I've been plowing for awhile now commercial and residential. A rather larger 315,000 sqft opportunity has arised and They pay by the season. I've never priced out a lot this big at a seasonal rate so I'm basically asking for a little insight on how to go about it. I have access to loaders and skid steers along with my usual equipment so that's not a problem. I know some people charge their hourly rate but this account requires someone on site the whole storm not just 2 swipes at 6" and 6". High traffic rate even when it snows and a lot of people. Any help would be greatly appreciated


----------



## FredG (Oct 15, 2012)

You need to post a screen shot of said property, Trigger levels, Average snow events for your area. Is there curb islands all over, Is there green line around to pile snow, Any sidewalks? Do you have salt storage?

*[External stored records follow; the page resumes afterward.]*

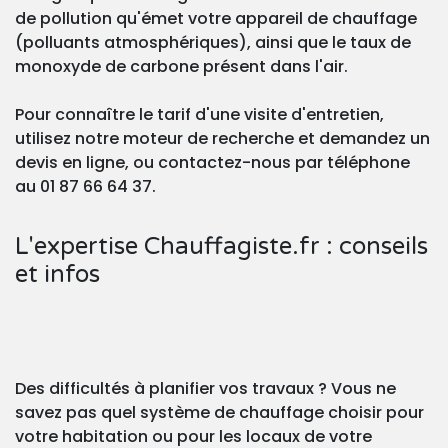
de pollution qu'émet votre appareil de chauffage
(polluants atmosphériques), ainsi que le taux de
monoxyde de carbone présent dans l'air.
Pour connaître le tarif d'une visite d'entretien,
utilisez notre moteur de recherche et demandez un
devis en ligne, ou contactez-nous par téléphone
au 01 87 66 64 37.
L'expertise Chauffagiste.fr : conseils
et infos
Des difficultés à planifier vos travaux ? Vous ne
savez pas quel système de chauffage choisir pour
votre habitation ou pour les locaux de votre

You need to post what state your in and region. Truthfully if you are friends with any Contractors in your area that are honest and not scared of you competing would be your best bet. Some states get more for snow moving than others. Good luck


----------



## Peewee1986 (Sep 22, 2015)

Connecticut, there is a lot of curb islands and a few raised storm drains. A few sidewalks that are pretty long and what they've done for piling is use a few parking spots in the corners for snow. I know a few contractors in the area but don't trust them. I know the spot real well cause I've worked for that company for 14 years


----------



## Randall Ave (Oct 29, 2014)

Try to find out what they paid the last few years.


----------



## Peewee1986 (Sep 22, 2015)

The managers of the store dont have access to that info, I have the direct line to the property management company and they can't give out that information. I've tried to find out multiple times and can't get the price.


----------



## John_DeereGreen (Jan 2, 2011)

Property managment company generally equals low bid gets it. Especially on 7 acres. That's not a whole lot of pavement to worry about qualifying a contractor. 

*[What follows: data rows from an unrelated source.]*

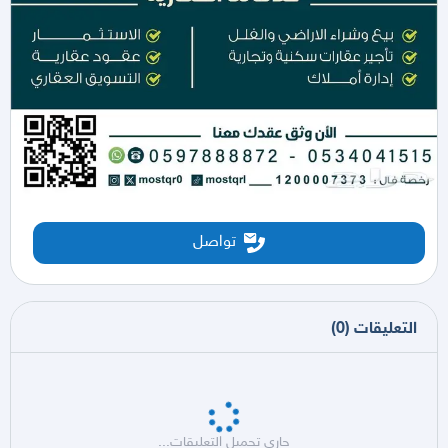
تواصل
التعليقات
(
0
)
جاري تحميل التعليقات...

Get a base line by figuring your per service price, and multiplying by the average number of services you have per season.


----------



## Randall Ave (Oct 29, 2014)

Is this a local company, or a National?


----------



## Peewee1986 (Sep 22, 2015)

Regional, they expand down into Maryland and Delaware so it's a decent size grocery chain.


----------



## Peewee1986 (Sep 22, 2015)

John_DeereGreen said:


> Property managment company generally equals low bid gets it. Especially on 7 acres. That's not a whole lot of pavement to worry about qualifying a contractor.
> 
> Get a base line by figuring your per service price, and multiplying by the average number of services you have per season.

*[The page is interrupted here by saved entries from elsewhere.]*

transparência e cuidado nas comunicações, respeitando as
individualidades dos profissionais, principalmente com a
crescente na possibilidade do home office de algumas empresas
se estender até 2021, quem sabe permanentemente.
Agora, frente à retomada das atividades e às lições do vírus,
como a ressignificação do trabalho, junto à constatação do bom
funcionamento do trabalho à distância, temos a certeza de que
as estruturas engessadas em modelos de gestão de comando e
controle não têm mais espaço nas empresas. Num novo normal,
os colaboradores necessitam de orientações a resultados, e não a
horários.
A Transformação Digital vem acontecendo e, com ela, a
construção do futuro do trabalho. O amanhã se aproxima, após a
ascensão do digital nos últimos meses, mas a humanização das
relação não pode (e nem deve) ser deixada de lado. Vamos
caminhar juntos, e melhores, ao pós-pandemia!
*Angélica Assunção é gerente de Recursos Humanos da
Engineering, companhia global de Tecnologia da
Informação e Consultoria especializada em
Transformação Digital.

They've had contractors for the last 20+ years, it requires a lot of upkeep and atleast 3 workers on the premises the whole duration of the storm.


----------



## Peewee1986 (Sep 22, 2015)

Does 50k seem steep? I wanna price competitively but don't wanna take a bath on it.


----------



## John_DeereGreen (Jan 2, 2011)

None of us are going to be able to tell you your price. 

I already told you exactly how to price it. 

Figure out what you would charge per service. Then, figure out how many times you'll service it for each thing (plow/salt/walks) and multiply by your per service price. If you're scared, add a percentage as a CYA move.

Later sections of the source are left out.